On the occasion of his second inauguration, Lincoln uttered these words: “With malice towards none; with charity for all; with firmness in the right, as God give us to see the right, let us strive to finish the work we are in; to bind up the nation’s wounds, to care for him who shall have borne the battle, and for his widow and his orphan – to do all which may achieve and cherish a just and lasting peace.”

For more than four years, the people of the United States have been subject to a War of Words with a duly-elected president being investigated and castigated even before he took office. This War of Words has divided the nation and divided families. There were bitter, hurtful words uttered by people on both sides of this verbal conflict. And those words have gotten more hurtful as time went on.

It’s time to call a truce. For people in leadership positions in both political parties, for writers and broadcasters on both sides and for ardent believers on both sides to pay heed to Abraham Lincoln’s words: “With malice towards none; with charity for all; with firmness in the right, as God give us to see the right …to bind up the nation’s wounds.”

It’s time to stop the character assignation of those with whom we disagree and to take time to stop and listen and to look for solutions on which we can agree and to bring those solutions into being.

If Joe Biden, president-elect, is serious about unifying this country, he will call for a halt to the verbal assaults. If we as citizens are serious in wanting this nonsense to stop, we will encourage our elected officials to represent us and work for our interests and to treat their office as a public trust.

If you are a praying person, I encourage you to pray for our country, for our elected officials in both political parties and for God to again bless the United States.

JoAnn Van Tassel

Orion Twp.

 

One response to “…to bind up the nation’s wounds”
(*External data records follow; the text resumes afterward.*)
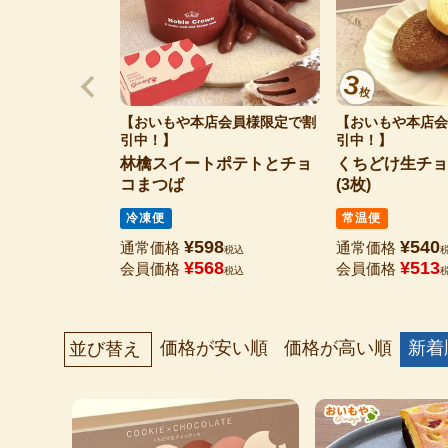
【おいもや本店会員様限定で割
【おいもや本店会
引中！】
引中！】
林檎スイートポテトとチョ
くちどけ生チョ
コまつば
(3枚)
冷凍便
常温便
¥
598
¥
540
通常価格
通常価格
税込
¥
568
¥
513
会員価格
会員価格
税込
価格が安い順
価格が高い順
新着
並び替え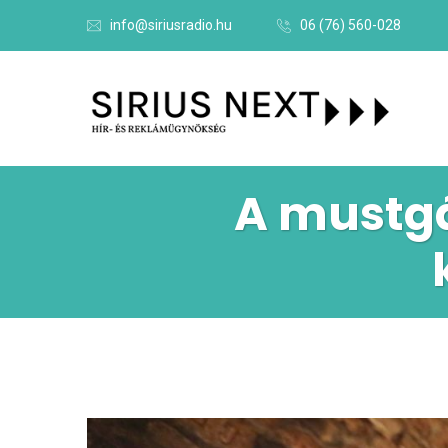
info@siriusradio.hu
06 (76) 560-028
A mustgá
  1. Well said JoAnn. I do wonder if it is the position as an elected ‘person’ that changes people. If there is something that happens when an anonymous group of people agree to hire someone and the employee becomes unaccountable. Its as if they dont realize that any individual they meet has a voice to be heard. We all know people who we can scratch our head and wonder how they ever got elected. . I haven’t spoken to you in years but you seem to have mellowed through time and I wish you well.